Stored data entries:
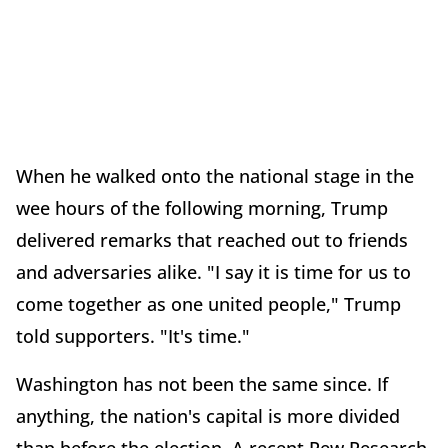
When he walked onto the national stage in the
wee hours of the following morning, Trump
delivered remarks that reached out to friends
and adversaries alike. "I say it is time for us to
come together as one united people," Trump
told supporters. "It's time."
Washington has not been the same since. If
anything, the nation's capital is more divided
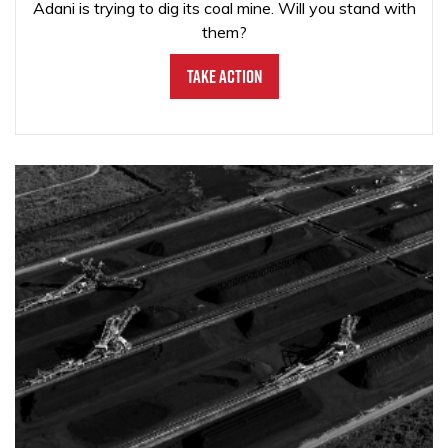
Adani is trying to dig its coal mine. Will you stand with
them?
Take Action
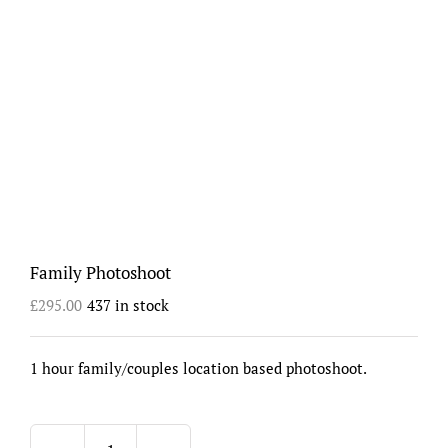
Family Photoshoot
£
295.00
437 in stock
1 hour family/couples location based photoshoot.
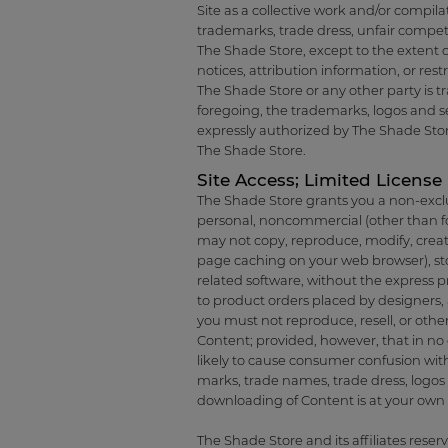
Site as a collective work and/or compila
trademarks, trade dress, unfair competi
The Shade Store, except to the extent o
notices, attribution information, or res
The Shade Store or any other party is tra
foregoing, the trademarks, logos and se
expressly authorized by The Shade Stor
The Shade Store.
Site Access; Limited License
The Shade Store grants you a non-exclus
personal, noncommercial (other than f
may not copy, reproduce, modify, create 
page caching on your web browser), stor
related software, without the express pr
to product orders placed by designers, 
you must not reproduce, resell, or othe
Content; provided, however, that in no e
likely to cause consumer confusion wit
marks, trade names, trade dress, logos o
downloading of Content is at your own r
The Shade Store and its affiliates reserv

WORK INSTRUCTION:
The lines to reproduce run from the one above containing "delivered remarks that reached out to friends" through the one containing "notices, attribution information, or res". Copy them exactly and leave out all pictures.

SOLUTION TO THIS EXERCISE:
delivered remarks that reached out to friends
and adversaries alike. "I say it is time for us to
come together as one united people," Trump
told supporters. "It's time."
Washington has not been the same since. If
anything, the nation's capital is more divided
Adani is trying to dig its coal mine. Will you stand with
them?
Take Action
Family Photoshoot
£
295.00
437 in stock
1 hour family/couples location based photoshoot.
Site as a collective work and/or compila
trademarks, trade dress, unfair competi
The Shade Store, except to the extent o
notices, attribution information, or res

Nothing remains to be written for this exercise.